Les recrutements ne relèvent pas d’une science exacte : des candidats peuvent être compétents sur le plan technique sans parvenir à s’intégrer au sein des équipes. Pour limiter le risque d’erreurs, certaines entreprises commencent à faire évoluer leurs processus d’embauche, en accordant une importance croissante aux qualités comportementales des candidats.

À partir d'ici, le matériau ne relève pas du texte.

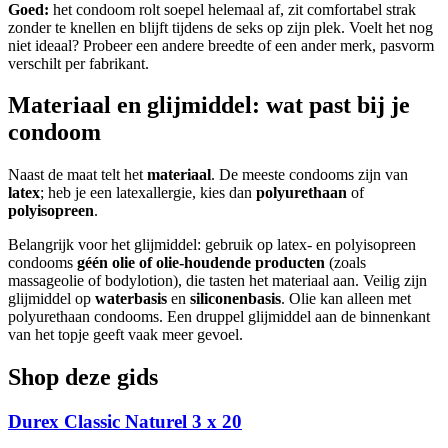
Goed:
het condoom rolt soepel helemaal af, zit comfortabel strak
zonder te knellen en blijft tijdens de seks op zijn plek. Voelt het nog
niet ideaal? Probeer een andere breedte of een ander merk, pasvorm
verschilt per fabrikant.
Materiaal en glijmiddel: wat past bij je
condoom
Naast de maat telt het
materiaal
. De meeste condooms zijn van
latex
; heb je een latexallergie, kies dan
polyurethaan
of
polyisopreen
.
Belangrijk voor het glijmiddel: gebruik op latex- en polyisopreen
condooms
géén olie of olie-houdende producten
(zoals
massageolie of bodylotion), die tasten het materiaal aan. Veilig zijn
glijmiddel op
waterbasis
en
siliconenbasis
. Olie kan alleen met
polyurethaan condooms. Een druppel glijmiddel aan de binnenkant
van het topje geeft vaak meer gevoel.
Shop deze gids
Durex Classic Naturel 3 x 20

Afin de compléter ses équipes en charge du contrôle financier, Groupe Atlantic (1,66 milliard d’euros de chiffre d’affaires) a procédé, il y a plusieurs mois, au recrutement d’un collaborateur. En termes de compétences financières, ce dernier présentait toutes les qualités requises pour le poste. Et pourtant… «En dépit de son expertise métier, nous avons donc dû nous en séparer, témoigne Jean-Philippe Fraix, contrôleur financier international au sein de l’entreprise spécialisée dans le confort thermique et co-président de la région Bretagne-Pays de la Loire de l’Association française des directeurs financiers et de contrôle de gestion (DFCG). Dans le cadre de nos process de reportings financiers ou de construction budgétaire, nous réalisons régulièrement des consolidations entre nos différentes entités selon un planning précis. Afin de respecter les délais que nous nous fixons, le partage d’informations et l’entraide dans et entre les différentes équipes sont essentiels. Or cette personne n’est pas parvenue à s’intégrer au reste de son équipe.» Un échec lié à une personnalité trop individualiste.

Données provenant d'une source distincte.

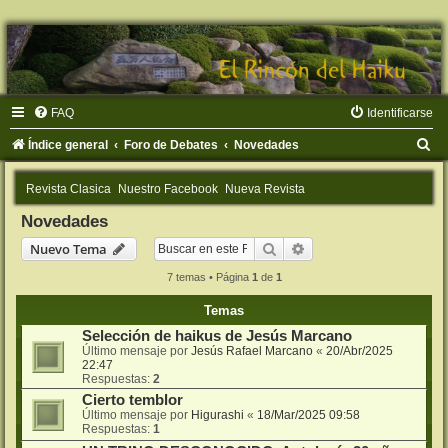
FAQ
Identificarse
B
Índice general
Foro de Debates
Novedades
u
Revista Clasica
Nuestro Facebook
Nueva Revista
s
Novedades
c
Buscar
Búsqueda avanzada
Nuevo Tema
a
r
7 temas • Página
1
de
1
Temas
Selección de haikus de Jesús Marcano
Último mensaje por
Jesús Rafael Marcano
«
20/Abr/2025
22:47
Respuestas:
2
Cierto temblor
Último mensaje por
Higurashi
«
18/Mar/2025 09:58
Respuestas:
1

Peu de déceptions liées aux hard skills
La direction financière du Groupe Atlantic est loin d’être la seule à avoir été confrontée à ce scénario. Selon une étude de Robert Half publiée fin 2018, 76 % des 305 directeurs généraux et des 200 directeurs financiers français interrogés admettaient avoir déjà embauché un collaborateur qui ne s’intégrait pas à l’équipe. Parmi les principaux défauts observés figurent ainsi le manque d’esprit d’équipe (45 %) et l’incapacité à collaborer avec ses collègues ou à faire preuve d'autonomie (33 %). Le défaut de compétences purement techniques n’a été à l’origine du départ prématuré du candidat que dans moins d’un cas sur cinq (19 %).

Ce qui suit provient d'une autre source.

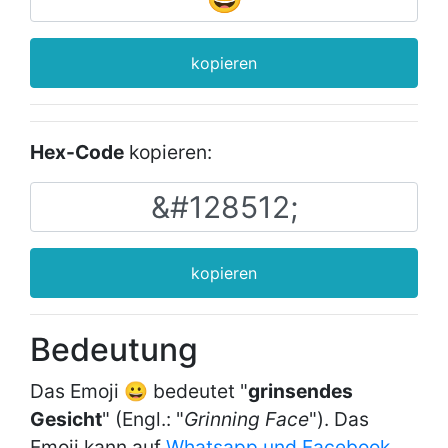
kopieren
Hex-Code
kopieren:
kopieren
Bedeutung
Das Emoji 😀 bedeutet "
grinsendes
Gesicht
" (Engl.: "
Grinning Face
"). Das
Emoji kann auf
Whatsapp und Facebook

Pour éviter de (re)vivre pareille mésaventure, de plus en plus d’entreprises, et notamment de directions financières, cherchent à mieux valoriser le savoir-être (autrement appelé les «soft skills») des candidats dans leurs processus de recrutement. Dans une étude publiée le mois dernier par Adzuna (moteur de recherche consacré aux offres d’emploi), 80 % des annonces en France contenaient ainsi parmi les critères exigés une ou plusieurs compétences liées au savoir-être (organisation, rigueur, motivation…). «Certes, dans la finance, les compétences techniques des candidats sont importantes, indique Eric Mériau, président du Groupe Looten (grossiste spécialisé dans le négoce de fournitures industrielles, 27 millions d’euros de chiffre d’affaires en 2018) en charge de la finance et des ressources humaines, et président région des Hauts-de-France de l’Association des directeurs financiers et de contrôle de gestion (DFCG). Nous estimons néanmoins, dans notre entreprise, qu’elles ne représentent que 30 % de la valeur d’un candidat, contre 70 % pour son potentiel comportemental. Ses capacités d’intégration, sa motivation, son ouverture d’esprit, sa façon d’anticiper les besoins présents et à venir, sa façon de s’organiser pour remplir ses missions dans les délais propres à son métier… sont ainsi autant de qualités essentielles que nous cherchons à identifier chez les candidats que nous recevons en entretien.»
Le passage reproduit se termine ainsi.